→ **Problem details**
Check each line of the records below for the word "Intelijen" and give the number of lines that have it, with nothing added.

# # # #

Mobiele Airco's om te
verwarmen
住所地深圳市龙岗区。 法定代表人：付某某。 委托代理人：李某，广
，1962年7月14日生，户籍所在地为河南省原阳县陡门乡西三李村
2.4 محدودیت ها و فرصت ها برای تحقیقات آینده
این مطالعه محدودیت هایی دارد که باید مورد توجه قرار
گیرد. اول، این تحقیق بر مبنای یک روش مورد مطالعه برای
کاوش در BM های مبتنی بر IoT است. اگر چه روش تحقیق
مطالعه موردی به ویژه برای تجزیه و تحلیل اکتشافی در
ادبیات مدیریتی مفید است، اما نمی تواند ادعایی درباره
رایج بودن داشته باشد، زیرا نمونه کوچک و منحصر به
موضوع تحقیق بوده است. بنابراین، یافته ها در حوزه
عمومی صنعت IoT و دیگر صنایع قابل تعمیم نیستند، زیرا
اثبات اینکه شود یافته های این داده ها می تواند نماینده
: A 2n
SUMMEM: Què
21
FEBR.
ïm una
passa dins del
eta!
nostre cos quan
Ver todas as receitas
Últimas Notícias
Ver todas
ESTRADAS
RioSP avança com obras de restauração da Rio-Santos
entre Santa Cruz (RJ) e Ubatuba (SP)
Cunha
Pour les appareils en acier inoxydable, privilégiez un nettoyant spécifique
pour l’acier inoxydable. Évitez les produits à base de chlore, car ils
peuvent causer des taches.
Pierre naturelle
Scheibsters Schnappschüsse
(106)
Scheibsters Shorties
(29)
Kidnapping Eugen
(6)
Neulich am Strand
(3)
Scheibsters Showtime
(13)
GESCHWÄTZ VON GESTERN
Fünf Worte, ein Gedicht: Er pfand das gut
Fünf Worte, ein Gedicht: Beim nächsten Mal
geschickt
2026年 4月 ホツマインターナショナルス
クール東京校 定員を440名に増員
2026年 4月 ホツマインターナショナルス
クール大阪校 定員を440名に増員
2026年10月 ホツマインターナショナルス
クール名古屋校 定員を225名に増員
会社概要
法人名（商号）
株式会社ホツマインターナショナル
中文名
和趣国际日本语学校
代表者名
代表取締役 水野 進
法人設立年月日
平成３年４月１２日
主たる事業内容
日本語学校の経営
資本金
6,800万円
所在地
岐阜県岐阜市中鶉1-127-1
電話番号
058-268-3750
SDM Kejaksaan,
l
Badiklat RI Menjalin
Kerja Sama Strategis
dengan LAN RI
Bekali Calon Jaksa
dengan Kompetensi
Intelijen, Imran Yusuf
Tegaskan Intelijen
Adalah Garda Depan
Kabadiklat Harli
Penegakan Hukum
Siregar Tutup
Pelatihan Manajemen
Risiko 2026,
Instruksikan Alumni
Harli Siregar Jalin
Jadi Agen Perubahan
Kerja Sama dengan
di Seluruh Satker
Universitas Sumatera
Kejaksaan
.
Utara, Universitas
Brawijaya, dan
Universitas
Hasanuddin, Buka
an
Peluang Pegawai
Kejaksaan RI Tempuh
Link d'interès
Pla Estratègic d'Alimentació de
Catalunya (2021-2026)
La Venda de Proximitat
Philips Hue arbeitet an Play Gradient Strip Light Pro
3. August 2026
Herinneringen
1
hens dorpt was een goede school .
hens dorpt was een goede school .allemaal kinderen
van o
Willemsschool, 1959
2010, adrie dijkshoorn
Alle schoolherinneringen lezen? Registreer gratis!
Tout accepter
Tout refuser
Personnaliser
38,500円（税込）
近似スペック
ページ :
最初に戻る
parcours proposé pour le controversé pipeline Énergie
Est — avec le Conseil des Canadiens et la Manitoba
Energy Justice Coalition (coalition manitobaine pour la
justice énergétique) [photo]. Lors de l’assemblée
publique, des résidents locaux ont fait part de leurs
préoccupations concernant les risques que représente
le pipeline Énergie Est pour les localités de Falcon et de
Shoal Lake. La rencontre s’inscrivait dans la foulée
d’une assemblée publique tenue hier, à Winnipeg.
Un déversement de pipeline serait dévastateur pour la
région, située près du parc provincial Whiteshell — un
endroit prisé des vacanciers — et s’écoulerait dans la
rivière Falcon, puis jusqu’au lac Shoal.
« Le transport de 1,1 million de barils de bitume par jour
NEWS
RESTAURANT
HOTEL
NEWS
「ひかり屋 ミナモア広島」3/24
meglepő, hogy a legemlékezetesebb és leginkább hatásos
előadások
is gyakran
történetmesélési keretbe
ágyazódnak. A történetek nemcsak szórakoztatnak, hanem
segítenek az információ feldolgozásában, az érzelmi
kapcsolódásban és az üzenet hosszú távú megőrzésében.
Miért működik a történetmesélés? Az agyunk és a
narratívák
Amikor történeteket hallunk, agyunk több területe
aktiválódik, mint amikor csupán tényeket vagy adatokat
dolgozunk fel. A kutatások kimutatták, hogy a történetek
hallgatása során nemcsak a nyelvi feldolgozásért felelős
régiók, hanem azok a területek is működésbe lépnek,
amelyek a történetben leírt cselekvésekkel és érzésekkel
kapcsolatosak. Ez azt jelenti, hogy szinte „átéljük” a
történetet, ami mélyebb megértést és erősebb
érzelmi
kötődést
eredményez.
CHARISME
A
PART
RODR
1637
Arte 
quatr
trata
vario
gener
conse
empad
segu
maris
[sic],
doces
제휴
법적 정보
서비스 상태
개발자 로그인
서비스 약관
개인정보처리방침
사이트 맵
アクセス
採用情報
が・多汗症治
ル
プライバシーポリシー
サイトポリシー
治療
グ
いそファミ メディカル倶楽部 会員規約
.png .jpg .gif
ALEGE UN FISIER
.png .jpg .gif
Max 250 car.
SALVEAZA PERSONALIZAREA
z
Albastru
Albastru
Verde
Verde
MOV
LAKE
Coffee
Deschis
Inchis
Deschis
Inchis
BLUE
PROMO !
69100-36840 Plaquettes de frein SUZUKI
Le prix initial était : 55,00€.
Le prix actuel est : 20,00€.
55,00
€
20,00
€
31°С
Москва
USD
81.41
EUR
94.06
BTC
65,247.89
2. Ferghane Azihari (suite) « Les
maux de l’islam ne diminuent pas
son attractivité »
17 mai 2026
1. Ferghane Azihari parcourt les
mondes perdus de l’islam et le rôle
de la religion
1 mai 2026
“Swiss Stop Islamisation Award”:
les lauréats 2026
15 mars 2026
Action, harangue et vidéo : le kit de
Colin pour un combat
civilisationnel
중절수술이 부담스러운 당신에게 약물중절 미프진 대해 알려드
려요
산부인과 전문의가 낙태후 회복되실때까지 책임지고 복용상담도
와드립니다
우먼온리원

# # # #

→ **Exercise response**
2